Metal Insider contributor Anthony Maisano is listening to a different metal album that was released on that day every day this year. 27 years ago today, new guitarist Craig Goldy joined Dio to create Dream Evil.
This is Dio’s fourth album, and the first after his original guitarist Vivian Campbell left. Craig Goldy came in to join the band, in an otherwise unchanged lineup. This album is a MUCH darker album than any of Dio’s previous solo albums. This is especially the case after coming off of the fun, but very, very cheesy Sacred Heart album. Even the album cover hints at a pretty dark, dreary tone. The title track has always been a Dio title track that I think is very glanced over. I personally prefer it to the classic Dio title tracks, as great as “Holy Diver” and “The Last in Line” are. “All the Fools Sailed Away” is a true Dio epic that just builds up with an amazingly strong chorus that even has a children’s choir behind it in the later stages. “I Could Have Been a Dreamer” is the pretty obvious single of the album, and it’s really uplifting for an otherwise dark album. Even though I think the chorus of “Naked in the Rain” is too cheesy, the verses might be some of the darkest Dio has ever written.

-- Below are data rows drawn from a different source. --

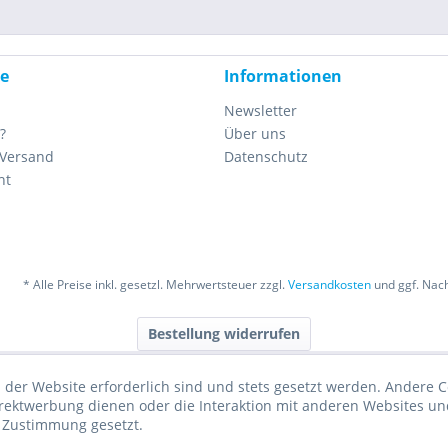
ce
Informationen
Newsletter
?
Über uns
 Versand
Datenschutz
ht
* Alle Preise inkl. gesetzl. Mehrwertsteuer zzgl.
Versandkosten
und ggf. Nac
Bestellung widerrufen
 der Website erforderlich sind und stets gesetzt werden. Andere C
irektwerbung dienen oder die Interaktion mit anderen Websites un
r Zustimmung gesetzt.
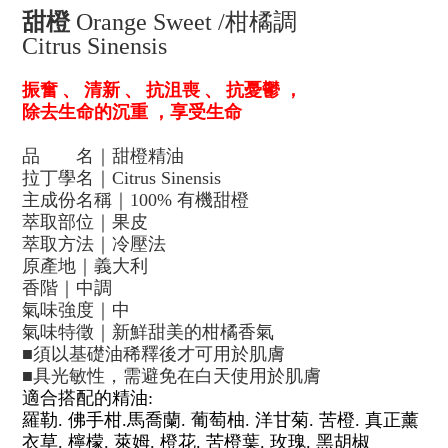
甜橙
Orange Sweet /
柑橘調
Citrus Sinensis
振奮
、
清新
、
抗沮喪
、
抗憂鬱
，
除去生命的沉重
，享受生命
品
名｜甜橙精油
拉丁學名｜
Citrus Sinensis
主成份名稱｜
100%
有機甜橙
萃取部位｜果皮
萃取方法｜冷壓法
原產地｜義大利
香階｜中調
氣味強度｜中
氣味特徵｜新鮮甜美的柑橘香氣
■
須以基礎油稀釋後才可用於肌膚
■
具光敏性，需避免在白天使用於肌膚
適合搭配的
精油
:
羅勒
.
佛手柑
.
馬喬蘭
.
葡萄柚
.
洋甘菊
.
苦橙
.
真正薰
衣草
.
檸檬
.
萊姆
.
橙花
.
苦橙葉
.
玫瑰
.
黑胡椒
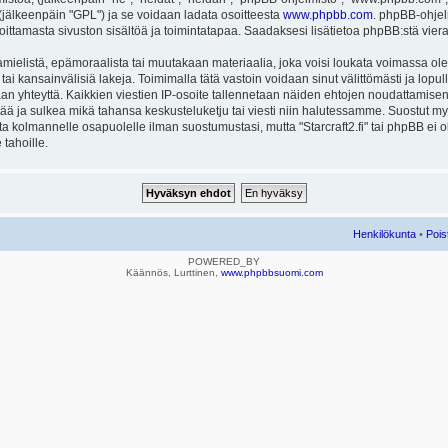
ä (jälkeenpäin "GPL") ja se voidaan ladata osoitteesta
www.phpbb.com
. phpBB-ohjel
joittamasta sivuston sisältöä ja toimintatapaa. Saadaksesi lisätietoa phpBB:stä vier
mielistä, epämoraalista tai muutakaan materiaalia, joka voisi loukata voimassa ole
u tai kansainvälisiä lakeja. Toimimalla tätä vastoin voidaan sinut välittömästi ja lopull
aan yhteyttä. Kaikkien viestien IP-osoite tallennetaan näiden ehtojen noudattamisen 
rtää ja sulkea mikä tahansa keskusteluketju tai viesti niin halutessamme. Suostut myös
eta kolmannelle osapuolelle ilman suostumustasi, mutta "Starcraft2.fi" tai phpBB ei
 tahoille.
Henkilökunta
•
Pois
POWERED_BY
Käännös, Lurttinen,
www.phpbbsuomi.com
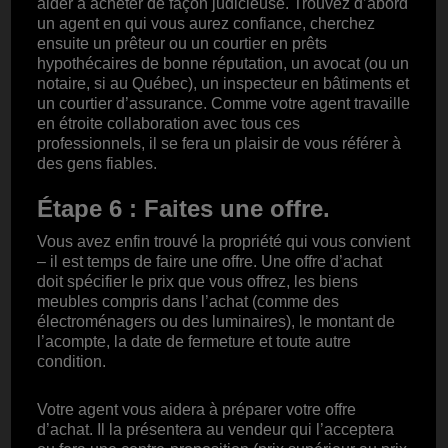
aider à acheter de façon judicieuse. Trouvez d’abord
un agent en qui vous aurez confiance, cherchez
ensuite un prêteur ou un courtier en prêts
hypothécaires de bonne réputation, un avocat (ou un
notaire, si au Québec), un inspecteur en bâtiments et
un courtier d’assurance. Comme votre agent travaille
en étroite collaboration avec tous ces
professionnels, il se fera un plaisir de vous référer à
des gens fiables.
Étape 6 : Faites une offre.
Vous avez enfin trouvé la propriété qui vous convient
– il est temps de faire une offre. Une offre d’achat
doit spécifier le prix que vous offrez, les biens
meubles compris dans l’achat (comme des
électroménagers ou des luminaires), le montant de
l’acompte, la date de fermeture et toute autre
condition.
Votre agent vous aidera à préparer votre offre
d’achat. Il la présentera au vendeur qui l’acceptera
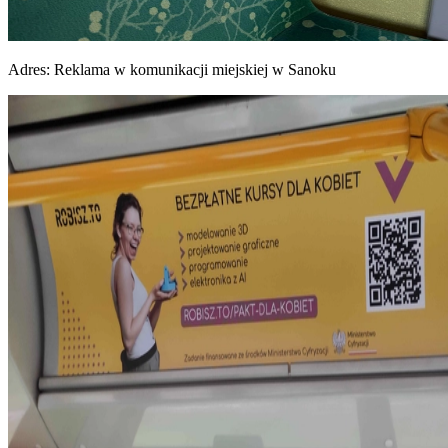
Adres:
Reklama w komunikacji miejskiej w Sanoku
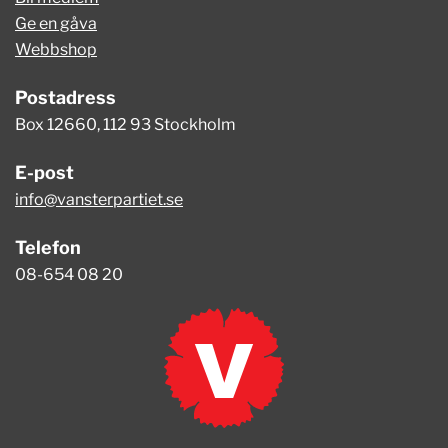
Ge en gåva
Webbshop
Postadress
Box 12660, 112 93 Stockholm
E-post
info@vansterpartiet.se
Telefon
08-654 08 20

I hear “Man on the Silver Mountain” in the intro of “Overlove,” meanwhile friends of mine hear the same song in the intro of the title track. In general, this album may be a bit to depressing for fans of the previous Dio albums, as it dialed back a fair amount on the fast paced hard hitting intensity of the ones that came before. Not only that, but the album still retains some classic Dio cheese, however, this time, it doesn’t fit with some of the more somber messages on the album. The closer, “When a Woman Cries,” is easily the low point on the album, and seems like a filler track after a mostly really solid album.
Favorite Tracks: “All the Fools Sailed Away,” “Dream Evil,” “Naked in the Rain,” “I Could Have Been a Dreamer,” “Night People,” “Faces in the Window.”
I’ve always really enjoyed this album. While I’ve rarely heard it poorly received, it often doesn’t get near the credit Dio’s first three albums do, and yet I think it’s certainly stronger than Sacred Heart, and if it’s not on par with Holy Diver and The Last in Line, it’s definitely close. In any case, I believe this is a great addition to Dio’s solo library, and if you haven’t yet listen to it, and you enjoy Ronnie, give this one a listen. It might just be a bit more somber than you’re used to from Dio.